DURING a brief period last autumn when travel around Spain was not restricted, Madrid-based American Deirdre Carney made a once in a lifetime trip to Granada to see an Alhambra devoid of tourist hordes and took the term ‘travelling solo’ to an entirely new level.
In September, after recovering fully from a bout of fairly mild Covid, I decided that this was it: I had never seen the Alhambra despite my years in Spain, and there would be, for once in a lifetime, no lines and no tourists. It was still legal to do so as well, though I knew things would be closing down again soon.
It was about as spontaneous as you can make a trip. I booked a hotel that looked absolutely beautiful online, an entrance for the Alhambra and a train ticket for the next day, and off I went. In Covid times, this last minute plan was achieving something unbelievable.
On the train ride down I received a text message from the hotel saying, “Hello Deirdre, we will not be able to be there when you arrive, so we will leave you your keys on the reception desk. Here is the code to enter the front doors of the hotel.” My train was arriving at 6 pm, so this was hardly off-hours, but why not?

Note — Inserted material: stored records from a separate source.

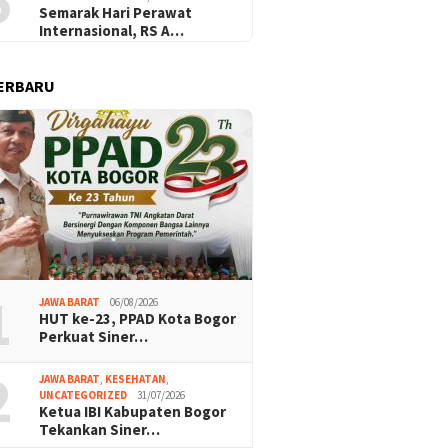
5
Semarak Hari Perawat
Internasional, RS A…
ERBARU
 Rohani Pimpin Ketua
Ketua I
HUT ke-23, PPAD Kota Bogor
bupaten Bogor, di
Tekanka
Perkuat Sinergi dengan
 DPC PWRI Bogor Raya
Sosial H
Pemerintah dan Komponen
Masyarakat
1
JAWA BARAT
06/08/2026
HUT ke-23, PPAD Kota Bogor
Perkuat Siner…
2
JAWA BARAT
,
KESEHATAN
,
UNCATEGORIZED
31/07/2026
Ketua IBI Kabupaten Bogor
Tekankan Siner…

Hotel Rosa d’Oro, a converted palacete dating from the 16th century is on the main tourist drag in front of the river with the Alhambra towering above, glowing in late afternoon sunbeams. I located the hotel door and – beep beep beep – entered the code and I was in. It was a gorgeous hotel in the old Granada style with exposed wooden beams, a courtyard flowing with vines and plants and wonderfully furnished. And sure enough, no one was there. And by no one, I mean, not a single person.

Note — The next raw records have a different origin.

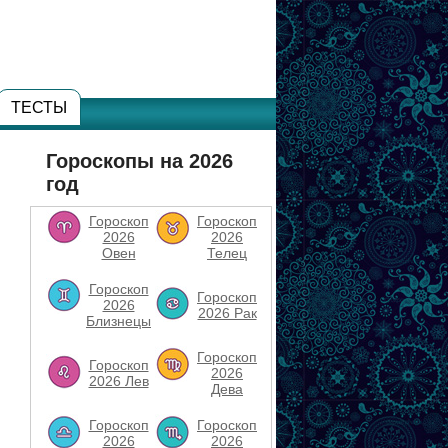
ТЕСТЫ
Гороскопы на 2026
год
Гороскоп
Гороскоп
2026
2026
Овен
Телец
Гороскоп
Гороскоп
2026
2026 Рак
Близнецы
Гороскоп
Гороскоп
2026
2026 Лев
Дева
Гороскоп
Гороскоп
2026
2026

There was my name on a card and a key, a map of Granada and another note explaining I had been upgraded to their nicest room, complete with a smiley face.
I made my way up to my room, on the top floor with views of the Granada rooftops. It had a large tiled bathroom with a large bath, two huge beds covered in crisp fluffy bedding. Immaculate. I was paying €33 per night. In normal times this room would easily cost quadruple that price. Someone had unlocked the rooftop access for me as well and I climbed up the winding stairs to a deck with a 360º view of the city, including of course, the Alhambra right in front of me.

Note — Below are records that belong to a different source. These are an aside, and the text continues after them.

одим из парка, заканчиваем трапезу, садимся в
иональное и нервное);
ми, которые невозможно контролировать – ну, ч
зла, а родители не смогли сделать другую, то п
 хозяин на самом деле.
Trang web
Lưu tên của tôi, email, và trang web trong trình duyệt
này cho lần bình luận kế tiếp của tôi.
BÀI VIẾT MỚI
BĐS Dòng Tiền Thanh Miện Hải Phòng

I enjoyed two days of solitary wandering around Granada and the Alhambra with almost no one else around. It was a bit lonely of course, having my sunset terrace wine by myself, apart from when two well-dressed young men from Seville sang terrible drunk flamenco at me until the owner of the bar yelled at them to shut up.
“They don’t like how those of us from Seville sing flamenco here in Granada” one explained to me before they staggered off into the night.
The absolutely most bizarre and I would say creepy part of the whole trip is that in two days and two nights, I never once saw another person in my hotel. Not one person who worked there and not one other guest – no noises, no cleaning carts, no jaunty receptionist.
Effectively, I had a five floor boutique hotel to myself. On the other hand, the lights weren’t really on at night. I took the lift up to my floor and ran my hand along the wall using the red exit sign lights to see my way to my door. Flashes of Jack Nicholson and the Shining came to mind. In any normal September this hotel would be crammed and the ghostly streets in front of it bustling into the small hours of the night.
But when I returned from the Alhambra someone had actually slipped in and made my bed, which felt even more disconcerting. Where was this person? Late the second night just as I turned the lights off, I heard the lift whirring. I got up and rechecked my lock and got in bed and stared at my door for a good long while listening intently. Nothing more.
The next morning I left my key on the reception desk and let myself out the front door. On the train home I reflected that the empty hotel had made more of an impression on me, almost, than the Alhambra itself.
We are living through strange times.